Solved: Re: Dynamically NAT inside address out redundant internet

Travis-Fleming · ‎01-29-2020

Hello, we have two internet connections terminated on our 5506-X FTD managed through our FMC. Connected to our FTD is a Cisco 4331 router we are doing a DMVPN connection over the primary internet connection to our corporate HQ. The tunnel source interface of that router is 172.29.3.1. We currently have NAT rules in place that will NAT 172.29.3.1 traffic out our primary internet. We have two default routes on the FTD using an SLA and metrics. If the Primary internet goes down, it auto-fails over to the secondary one.

What we need assistance with, is the ability to have the FTD dynamically NAT the 172.29.3.1 LAN IP out the secondary internet connection in the event the primary internet sla fails and we are in a failover event.

Attached is a screenshot of our current NAT. The Primary internet connection is in security zone "RemoteSite_Public", and our secondary internet connection security zone is "RemoteSite_Public2".

Is it as easy as adding a duplicate NAT rule below the ones we have in place that say RemoteSite_Public2?
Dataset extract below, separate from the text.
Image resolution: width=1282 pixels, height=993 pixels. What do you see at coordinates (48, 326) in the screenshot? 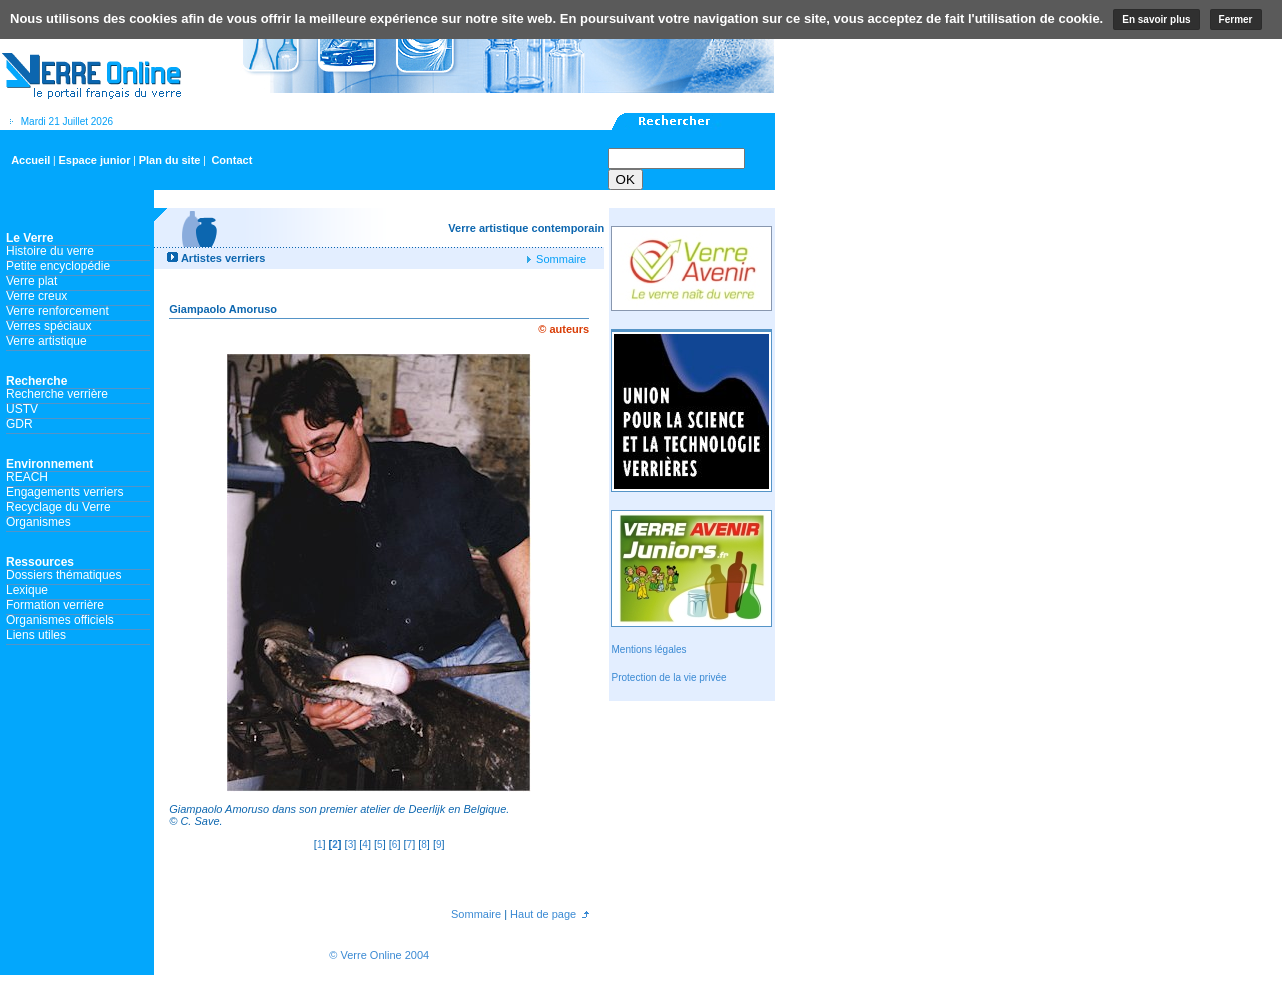
I see `Verres spéciaux` at bounding box center [48, 326].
We realize when the internet switches over on our HQ DMVPN concentrater we'll need to clear Crypto keys in light of the new public IP the requests are coming from.

I also posted this (only more long winded) under the routing section, but I think it's more related to the FTD then anything. Here is a link to that post: https://community.cisco.com/t5/routing/assistance-with-dmvpn-through-ftd-with-two-internet-connections/m-p/4020514#M328560

Rob Ingram · ‎01-29-2020

Upon failover a new connection via the new outbound interface would create a new connection/xlate entry, the old connections would just timeout after 30 seconds.

FYI, you don't need to place the new NAT rules after-auto, the ASA would determine the route before natting, so the ASA would know which is the outbound interface and match the correct NAT rule.

View solution in original post

Rob Ingram · ‎01-29-2020

Hi,
Yes, define an additional NAT rule from SRC interface "RemoteSite_Internal" to DST interface "RemoteSite_Public2", once IP SLA removes the existing default route going via "RemoteSite_Public" the traffic will then use the new default route and match the new NAT rule via "RemoteSite_Public2".

HTH

Travis-Fleming · ‎01-29-2020

Thank you for the reply. Would any xlate NAT translations on the device be cleared at that point then? Attached is a rough draft of what I think the solution would be. I added all the rules to the NAT Rules After section.

Rob Ingram · ‎01-29-2020

Upon failover a new connection via the new outbound interface would create a new connection/xlate entry, the old connections would just timeout after 30 seconds.

FYI, you don't need to place the new NAT rules after-auto, the ASA would determine the route before natting, so the ASA would know which is the outbound interface and match the correct NAT rule.

Travis-Fleming · ‎01-29-2020

Gotcha! Thank you!

Travis-Fleming · ‎01-29-2020

I get an error on the dynamic part stating "the auto nat rule with original source already exists. Duplicate Auto NAT rule is not allowed". Should I add them to the nat rules after maybe? This was when adding the source internal destination public2 dynamic auth nat rule.

Travis-Fleming · ‎01-29-2020

It let me create the attached NAT Rules After, but when I try and make it an auto NAT Rule, that's when it gives me the duplicate error message, even though destination is RemoteSite_Public2. Thoughts? Would this work to NAT overload on the wan2 interface?